Revolutionizing Occupational Health: Harnessing the Power of Psychosocial Well-being

2024-04-30 19:33:59

WILLIAM LLORENS* | The growth in the importance of psychosocial risks in recent years leads us to appreciate the need for a new paradigm for occupational healthwhere the true meaning is to work and care for people from all the areas that really affect us.

Have the well-being of the workers As a goal, it means taking care of physical health, but also emotional well-being and the working environment, essential for having conscious and healthy work organizations.

The quality of the jobs

Incorporating, both inside and outside the working day, good personal habits (such as adequate nutrition or proper planning of tasks) is the key to promoting people’s health at work. Therefore, in the sector of prevention of occupational hazards Acknowledgments and assessments of physical health are carried out through individualized support or adaptations to jobs where necessary.

The quality of the jobs has a direct impact on safety and employee comfort. By this we refer to the characteristics of the physical environment: air quality, technological development, characteristics of the equipment or tools used. This creates a two-way relationship, since by taking care of the environment we will take care of the health of the workers. Just like taking care of ourselves, we need to take care of our physical environment, as we are exposed daily.

The third part of a comprehensive vision of occupational health is going through collective health of the workforce, at all levels. This point includes, for example, assessment of the impact of working conditions on the state of health, analysis of relationships between people, handling of conflicts and possible harassment situations. As well as factors related to global emotional well-being or practices and stigmas that affect us.

Purple glasses for occupational health

In this comprehensive vision of health in the workplace, we must also take into account gender perspective. This is still a relatively new approach to health and safety in the workplace, which suggests taking into account gender differences in the workplace when assessing risk and carrying out preventive practices without gender bias, with regard to differences by sex and gender.

One of the aspects that has been recognized for years is that if women and men have different occupations and are subject to different working conditions, their exposure to occupational hazards and risks will also be different. However, some authors go further and suggest that women and men, even with the same occupation and exposure to hazards, continue to have accidents and get sick in different ways due to factors not only biological, but also of social origin.

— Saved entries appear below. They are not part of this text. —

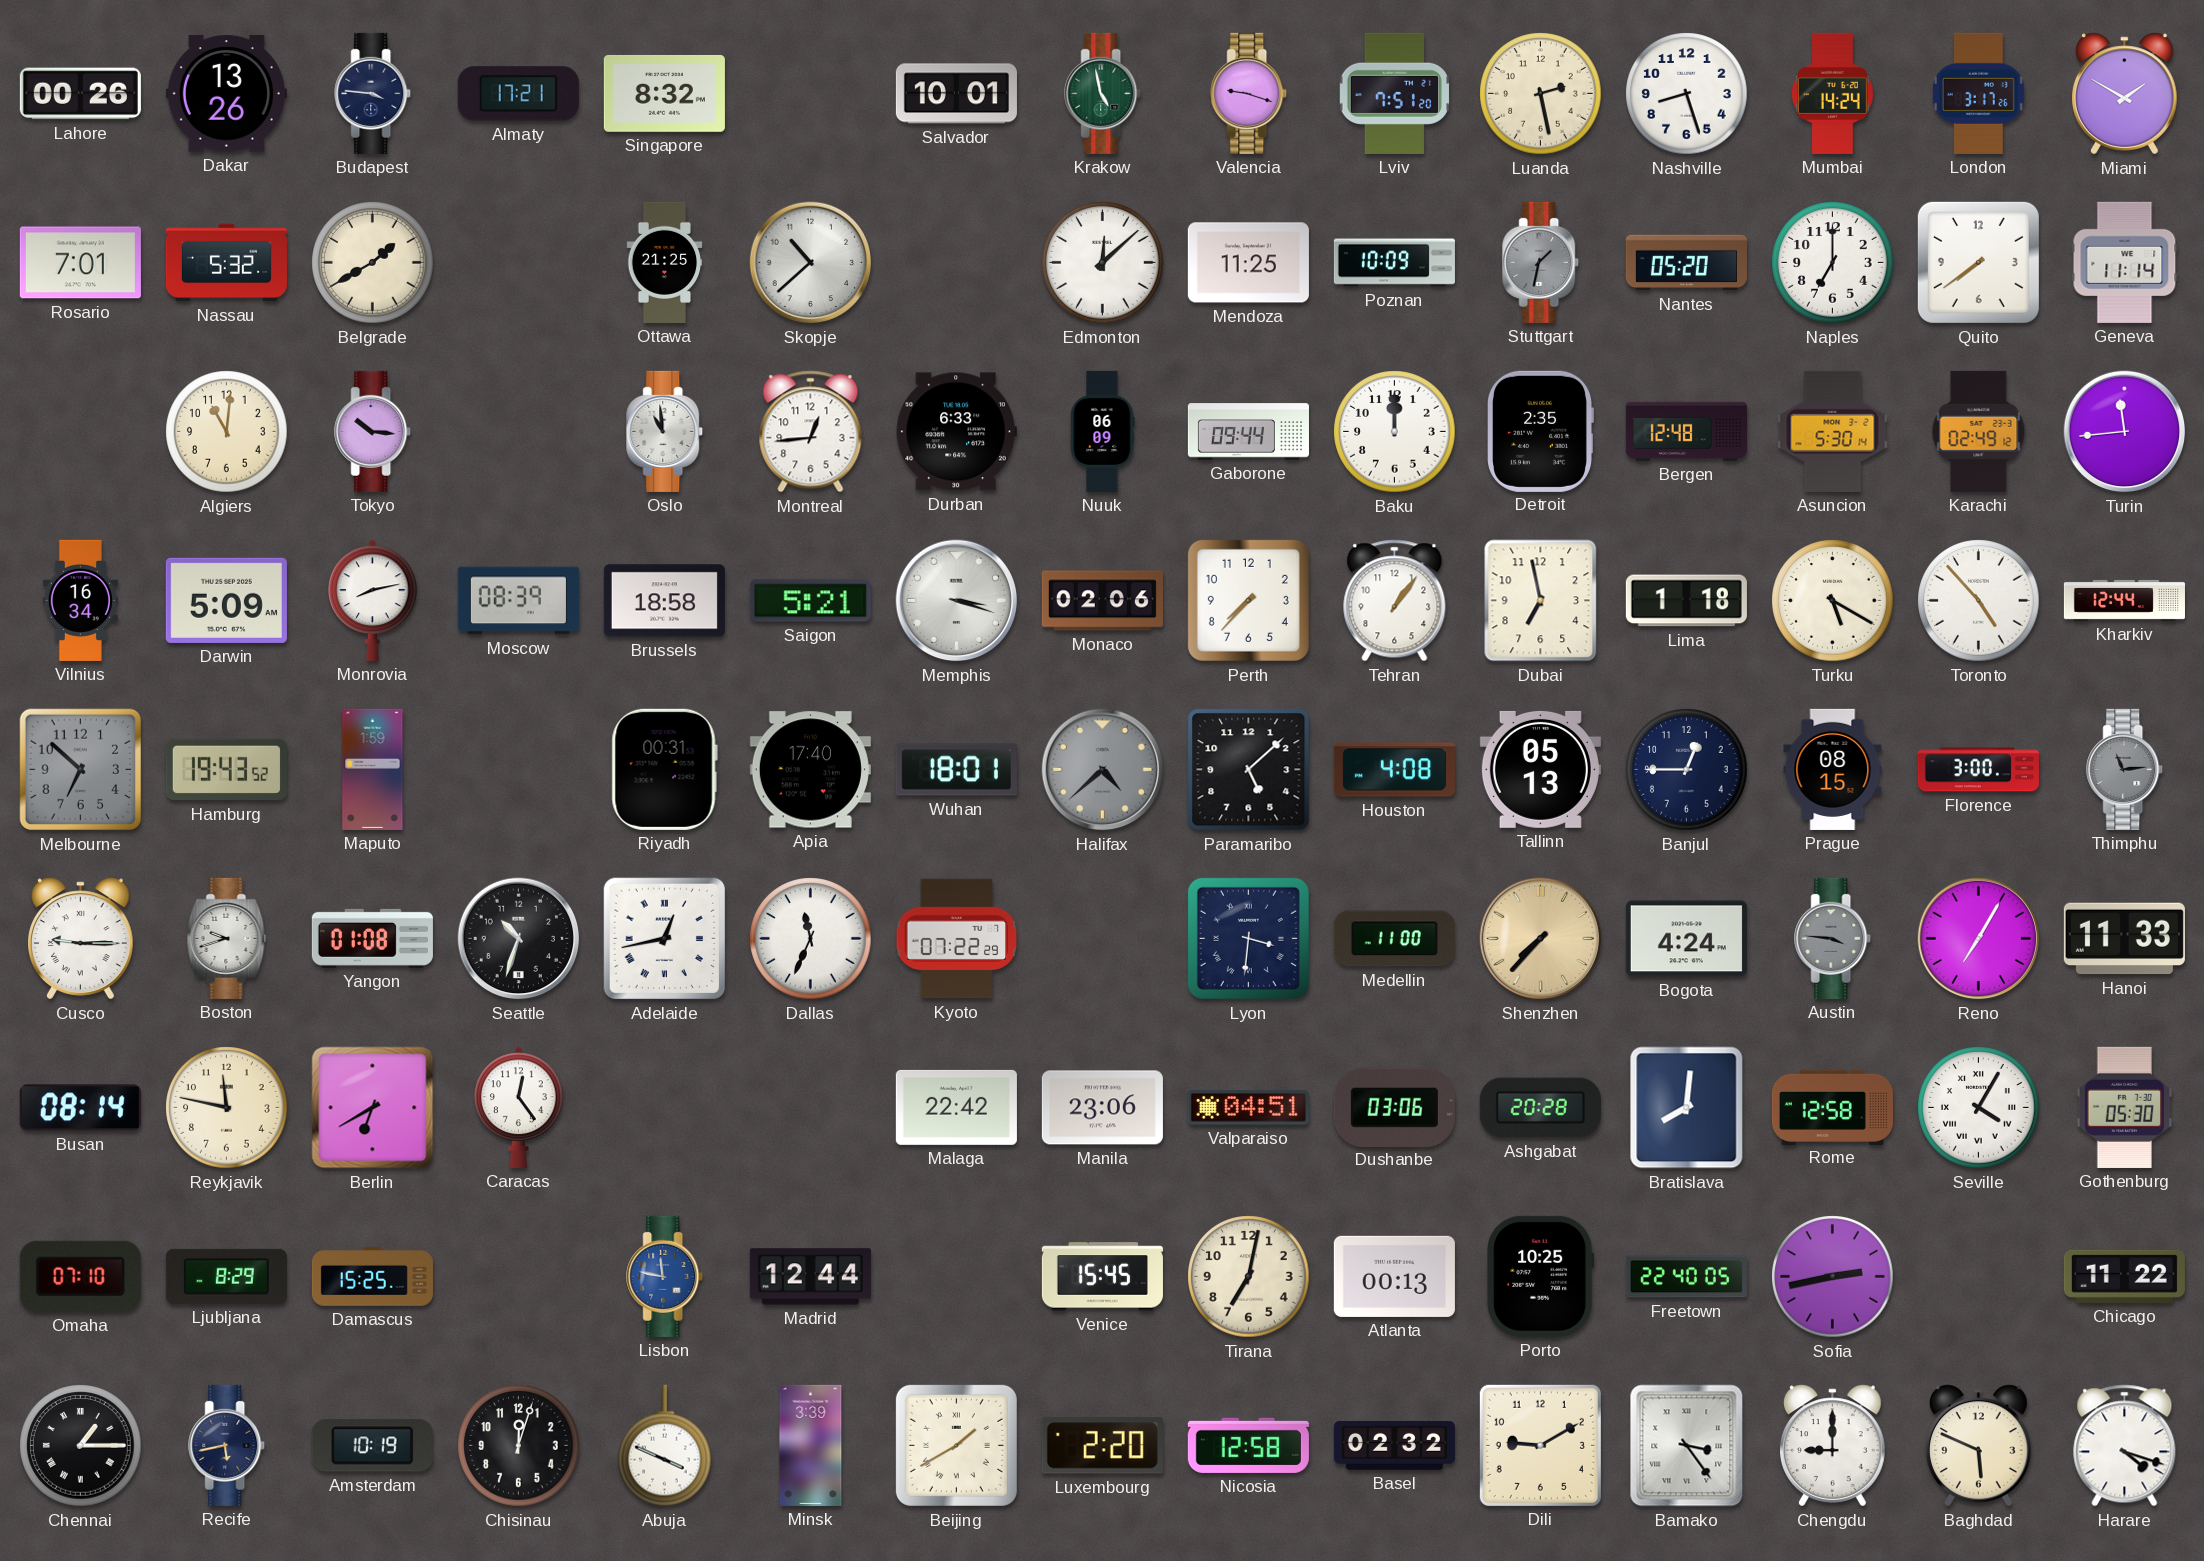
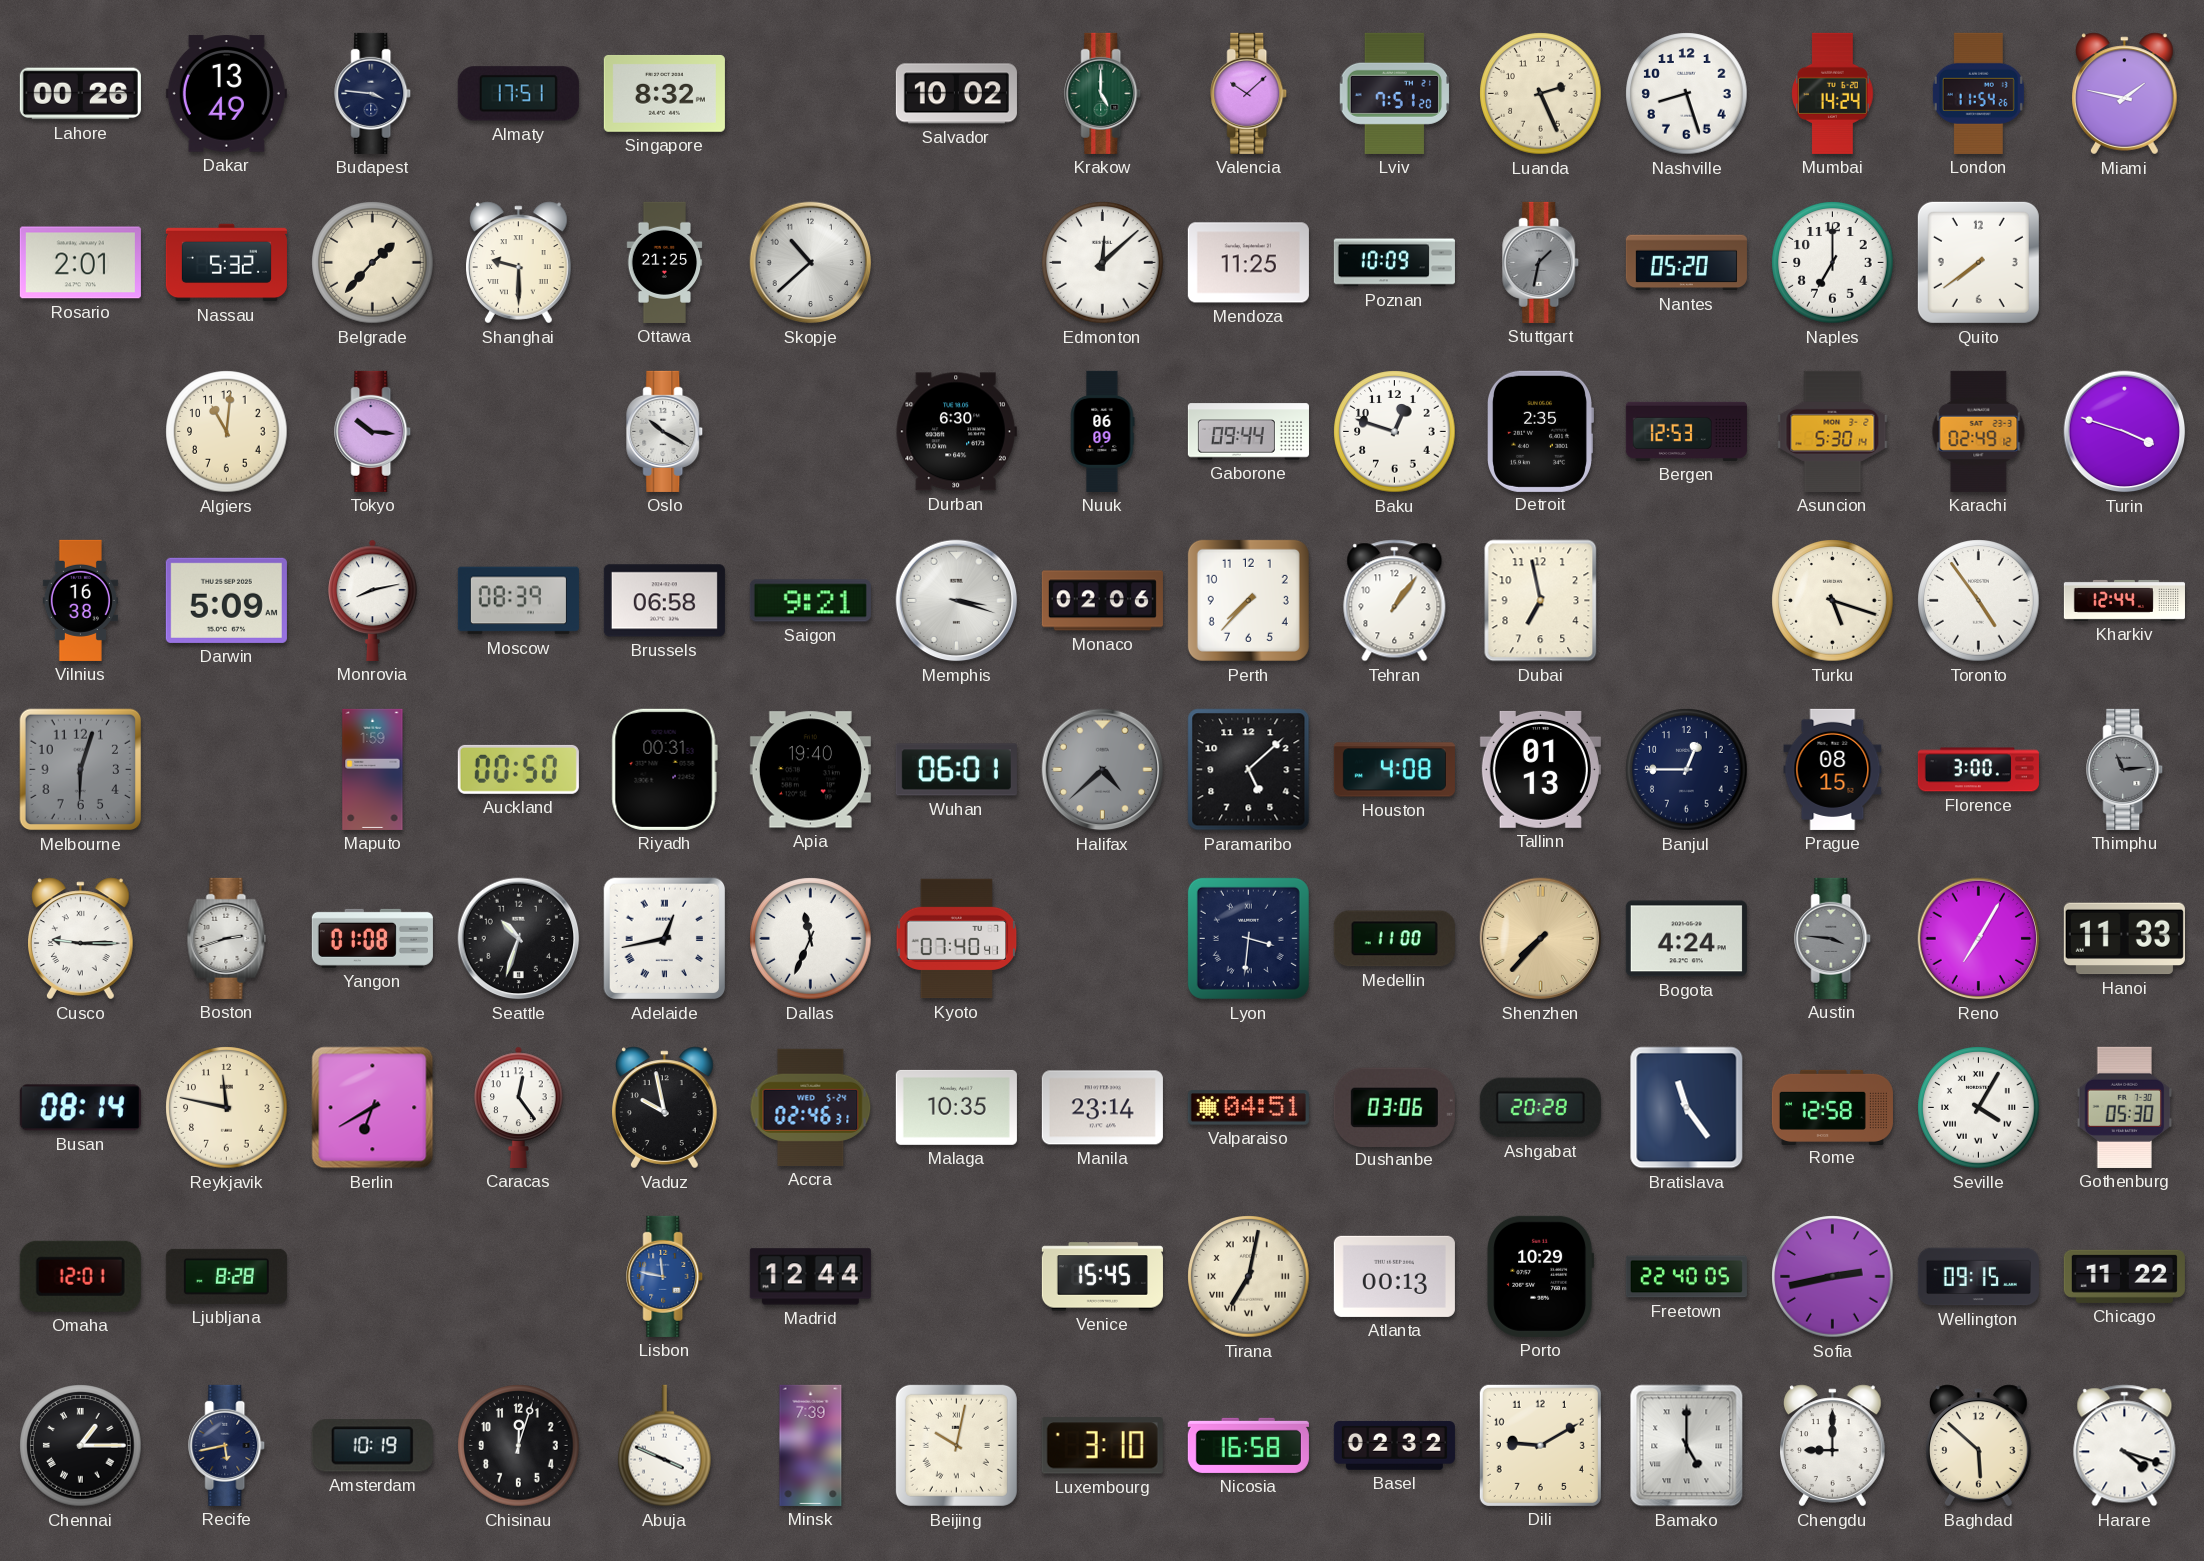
Dakar: 13:26 -> 13:49
Almaty: 17:21 -> 17:51
Salvador: 10:01 -> 10:02
Krakow: 4:58 -> 5:00
Valencia: 9:18 -> 10:08
Luanda: 2:28 -> 2:26
London: 3:17 -> 11:54
Miami: 1:50 -> 1:47
Rosario: 7:01 -> 2:01
Belgrade: 1:40 -> 1:37
Shanghai: none -> 9:30
Geneva: 11:14 -> none
Oslo: 10:59 -> 10:20
Montreal: 12:44 -> none
Durban: 6:33 -> 6:30
Baku: 12:00 -> 12:48
Bergen: 12:48 -> 12:53
Turin: 11:44 -> 3:48
Vilnius: 16:34 -> 16:38
Brussels: 18:58 -> 06:58
Saigon: 5:21 -> 9:21
Lima: 1:18 -> none
Turku: 5:20 -> 5:18
Toronto: 4:53 -> 4:54
Melbourne: 6:52 -> 6:03
Hamburg: 19:43 -> none
Auckland: none -> 00:50
Apia: 17:40 -> 19:40
Wuhan: 18:01 -> 06:01
Tallinn: 05:13 -> 01:13
Boston: 9:42 -> 2:42
Kyoto: 07:22 -> 07:40
Vaduz: none -> 9:58
Accra: none -> 02:46
Malaga: 22:42 -> 10:35
Manila: 23:06 -> 23:14
Bratislava: 8:01 -> 11:24
Omaha: 07:10 -> 12:01
Ljubljana: 8:29 -> 8:28
Damascus: 15:25 -> none
Tirana numerals: Arabic -> Roman
Porto: 10:25 -> 10:29
Wellington: none -> 09:15
Minsk: 3:39 -> 7:39
Beijing: 1:40 -> 10:02
Luxembourg: 2:20 -> 3:10
Nicosia: 12:58 -> 16:58
Bamako: 3:24 -> 5:00
Baghdad: 5:49 -> 5:52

This is why the application of the gender perspective and an awareness of equality in preventive practice is a key exercise in addressing the occupational risk of inequality from the root.

Towards a culture of prevention

In the background of these problems, it is very important to think about the preventive culture at the heart of the units and achieve healthier environments that also contribute sustainability and value to the projects.

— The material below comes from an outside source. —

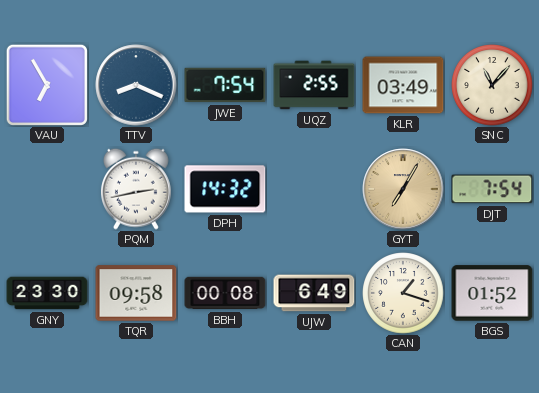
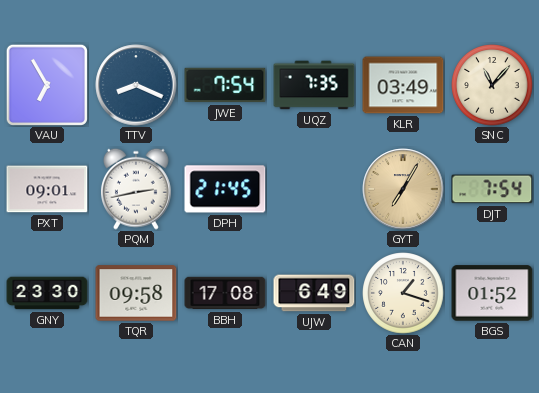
UQZ: 2:55 -> 7:35
PXT: none -> 09:01
DPH: 14:32 -> 21:45
BBH: 00:08 -> 17:08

From Social and solidarity economy (ESS) We have the ingredients to achieve this goal collectively: experience, knowledge and units that are used to working together. Actually, considering Mental health and emotional well-being as axes for occupational health It is a response that we can understand as organic within the companies and organizations of SSE.

For some years now, these companies have taken into account, both within the working day and also in the private environment of all employees, and tried to prioritize in this way settlement.

Next May 6 and 7 we will be in Las Palmas de Gran Canaria and debate about it Ideasbiennial meeting of ESS, which this year has as leitmotif decent work, one of the values ​​of Charter of principles for the solidarity economy.

We hope that these debates will further permeate the good practice of these organizations and thus help to expand this culture of prevention to put mental health and emotional well-being at the center of occupational health.

*Guillem Llorens is a founding partner and president of the SEPRA cooperative, SCC, where he is director of the image and communications department. He is also president in Catalonia of the Confederation of Cooperatives and Social Economy Association.